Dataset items
════

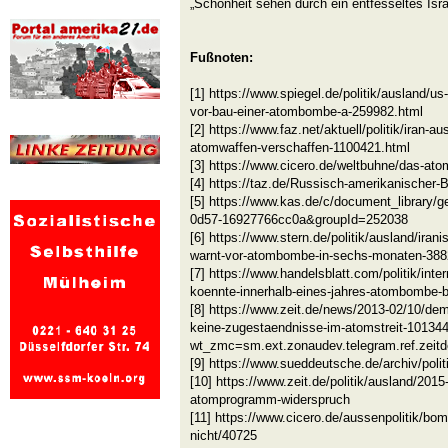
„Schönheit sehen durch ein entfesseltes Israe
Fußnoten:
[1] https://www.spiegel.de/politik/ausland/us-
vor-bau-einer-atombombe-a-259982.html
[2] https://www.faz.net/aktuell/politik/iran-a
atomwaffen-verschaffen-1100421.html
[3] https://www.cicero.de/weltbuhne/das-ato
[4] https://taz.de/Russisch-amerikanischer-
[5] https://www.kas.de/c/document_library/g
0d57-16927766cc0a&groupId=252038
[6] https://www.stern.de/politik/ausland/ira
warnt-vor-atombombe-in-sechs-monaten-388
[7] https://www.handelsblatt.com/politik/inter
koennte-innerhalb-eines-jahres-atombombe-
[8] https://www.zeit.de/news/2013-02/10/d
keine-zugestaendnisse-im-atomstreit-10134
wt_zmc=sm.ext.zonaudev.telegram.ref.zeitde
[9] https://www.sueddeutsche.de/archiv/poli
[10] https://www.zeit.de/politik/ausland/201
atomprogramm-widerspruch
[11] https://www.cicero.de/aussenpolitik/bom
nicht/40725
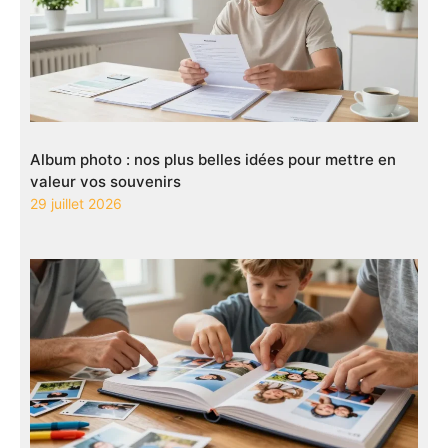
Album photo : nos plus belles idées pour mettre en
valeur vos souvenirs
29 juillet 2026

════

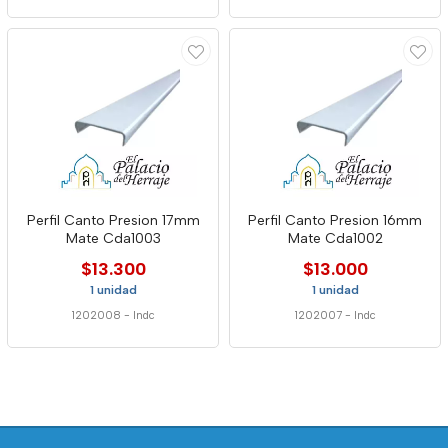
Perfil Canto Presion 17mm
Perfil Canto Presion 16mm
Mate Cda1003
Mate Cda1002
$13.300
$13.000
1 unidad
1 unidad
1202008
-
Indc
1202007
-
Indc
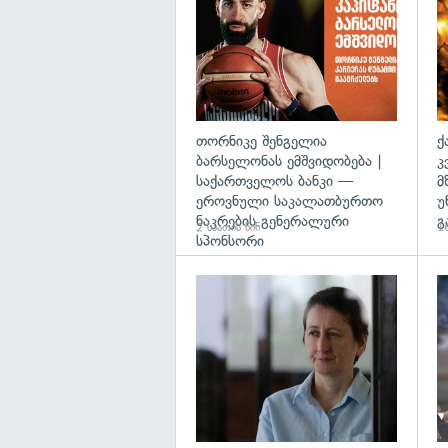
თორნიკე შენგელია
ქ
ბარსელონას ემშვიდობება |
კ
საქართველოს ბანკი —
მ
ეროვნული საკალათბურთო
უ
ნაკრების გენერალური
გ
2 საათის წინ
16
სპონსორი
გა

════

* What is required *
If a line in the records holds the string "Canto", count it, and give only the total.

* Written answer *
2